What the exercise asks:
Which lines of the entries hold the string "nyelvű"? Copy each one.

START Supplied data

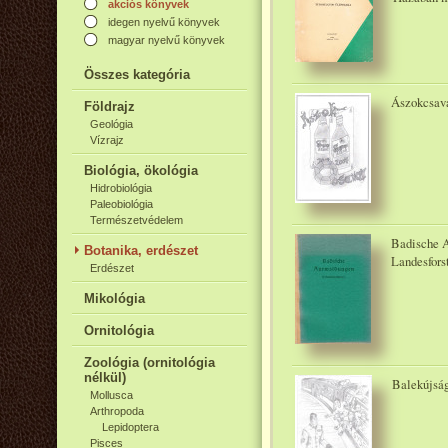
akciós könyvek
idegen nyelvű könyvek
magyar nyelvű könyvek
Összes kategória
Ászokcsava
Földrajz
Geológia
Vízrajz
Biológia, ökológia
Hidrobiológia
Paleobiológia
Természetvédelem
Badische A
Botanika, erdészet
Landesforst
Erdészet
Mikológia
Ornitológia
Zoológia (ornitológia
nélkül)
Balekújság
Mollusca
Arthropoda
Lepidoptera
Pisces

END Supplied data

Answer for the task:
idegen nyelvű könyvek
magyar nyelvű könyvek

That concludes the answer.